“Saya lahir dan dibesarkan sebagai nonmuslim.” Pak Anugerah membuka kisah masa lalunya dengan tenang. “Keluarga kami sempurna. Ayah dan Ibu saya saling mengasihi. Mereka berhasil mendidik kami hingga saya dan kedua adik perempuan saya kuliah ke luar negeri. Kami bertiga sama-sama menekuni profesi lawyer.
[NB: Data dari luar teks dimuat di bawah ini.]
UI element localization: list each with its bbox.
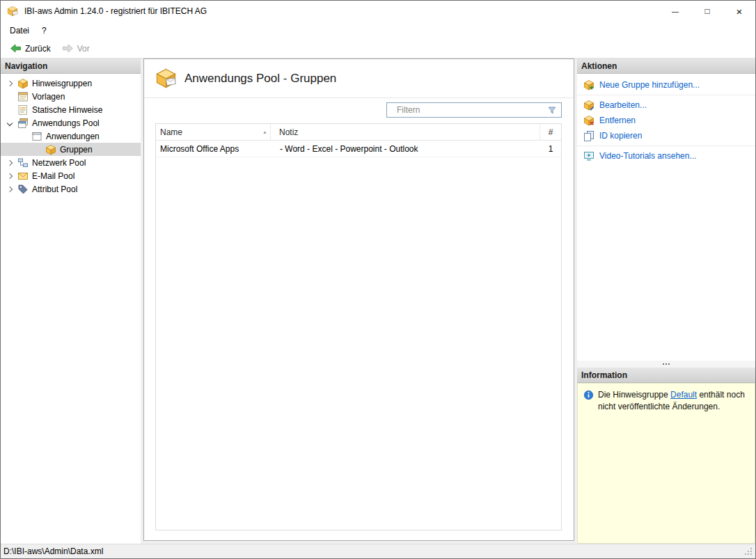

Mereka bergabung ke firma hukum, tapi saya lebih senang mengambil risiko dengan berkecimpung di bisnis kecantikan. Itulah sebabnya saya sekarang ada di jajaran HRD sekaligus merangkap penasihat hukum perusahaan.“
Pak Anugerah memutus ceritanya sejenak ketika mendapati reaksi Raina yang langsung beringsut menempeli kursi. Profesi pengacara dan dokter memang dikenal tidak diakur. Setelah latar belakang Pak Anugerah ketahuan, gadis itu kini seolah paham alasan di balik antipatinya terhadap lelaki itu selama ini. Astaga, Raina tidak menyangka sama sekali jika dia akan jatuh hati pada seorang pengacara, profesi yang sewaktu-waktu bisa menyeret seorang dokter–yang sedang khilaf–ke pengadilan kode etik.
“Lalu, sejak kapan kamu mualaf?” Ibu memutus kontak mata keduanya, hingga situasi canggung sejenak. Pak Anugerah menghela napas panjang.
“Sebetulnya, sudah lama. Sebelum saya bekerja di perusahaan. Tapi, terus terang saya bukan muslim yang taat. Saya masih sembunyi-sembunyi dari keluarga dan lingkungan kerja,” tutur Pak Anugerah jujur lantas mencubit hati gadis itu. Ibu tampak tidak senang.
“Kenapa kamu bimbang? Kamu setengah-setengah saja menjalani keyakinan? Bukankah kamu bilang tadi keyakinan bukan sesuatu yang pantas untuk dipermainkan?”
Kalimat keras dari Ibu membuat sepasang bola mata jernih milik Pak Anugerah mengerjap. Raut bersalah tampak jelas di wajahnya. “Ya, saya memang masih goyah karena keluarga saya sangat keras, terutama ayah saya. Tapi, saya kini sudah mengambil keputusan untuk serius mendalami Islam.”
“Kamu tulus atau hanya berusaha mengambil hati putri saya?”
“Inilah yang saya takutkan.” Pak Anugerah kembali menghela napas nyaris terdengar putus asa. “Saya takut jika keputusan saya saat ini akan disangkutpautkan dengan hubungan kami karena kami sebetulnya tidak terlibat hubungan apa-apa.”
“Belum, tapi akan terjadi jika kamu mengaku muslim, bukan?”
“Bu ….”
“Biarkan Ibu bicara, Raina.”
Bibir Raina langsung terkatup rapat.